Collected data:
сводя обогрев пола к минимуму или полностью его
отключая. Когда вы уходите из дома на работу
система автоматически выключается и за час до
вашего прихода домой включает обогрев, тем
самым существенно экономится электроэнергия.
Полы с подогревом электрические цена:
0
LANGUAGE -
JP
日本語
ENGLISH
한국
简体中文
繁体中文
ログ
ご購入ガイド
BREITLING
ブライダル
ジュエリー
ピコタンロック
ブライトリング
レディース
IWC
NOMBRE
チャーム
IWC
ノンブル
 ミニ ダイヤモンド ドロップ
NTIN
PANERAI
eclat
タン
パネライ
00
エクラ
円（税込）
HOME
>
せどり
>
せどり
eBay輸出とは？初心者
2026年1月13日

--

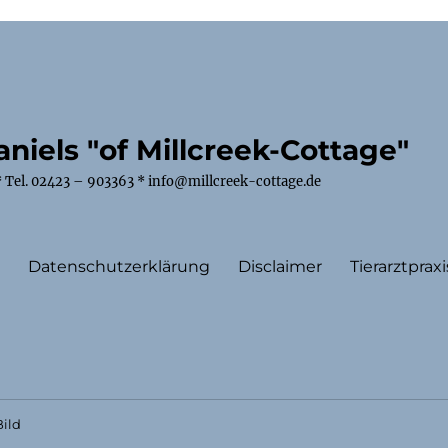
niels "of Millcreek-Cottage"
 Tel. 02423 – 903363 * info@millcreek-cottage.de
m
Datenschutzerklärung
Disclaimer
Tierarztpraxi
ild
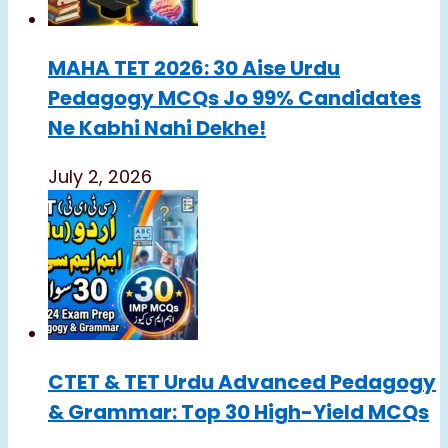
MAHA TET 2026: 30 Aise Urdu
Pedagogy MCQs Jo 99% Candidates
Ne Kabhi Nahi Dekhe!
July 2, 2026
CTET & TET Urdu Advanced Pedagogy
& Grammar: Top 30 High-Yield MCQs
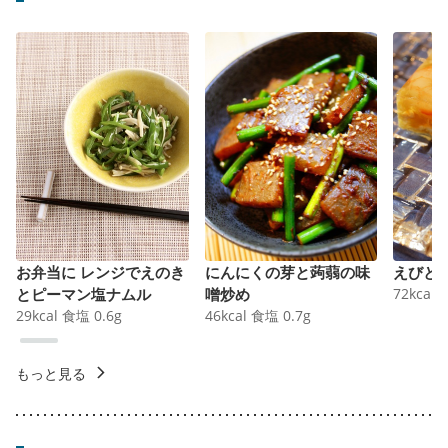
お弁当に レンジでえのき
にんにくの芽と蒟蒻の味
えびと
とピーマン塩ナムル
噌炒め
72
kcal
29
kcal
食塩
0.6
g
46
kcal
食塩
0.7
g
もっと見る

→ **Activity**: Would you print, exactly as written, every line above from the one holding "сводя обогрев пола" through the one holding "самым существенно экономится электроэнергия.", with both included and no other lines?

→ **Problem solution**:
сводя обогрев пола к минимуму или полностью его
отключая. Когда вы уходите из дома на работу
система автоматически выключается и за час до
вашего прихода домой включает обогрев, тем
самым существенно экономится электроэнергия.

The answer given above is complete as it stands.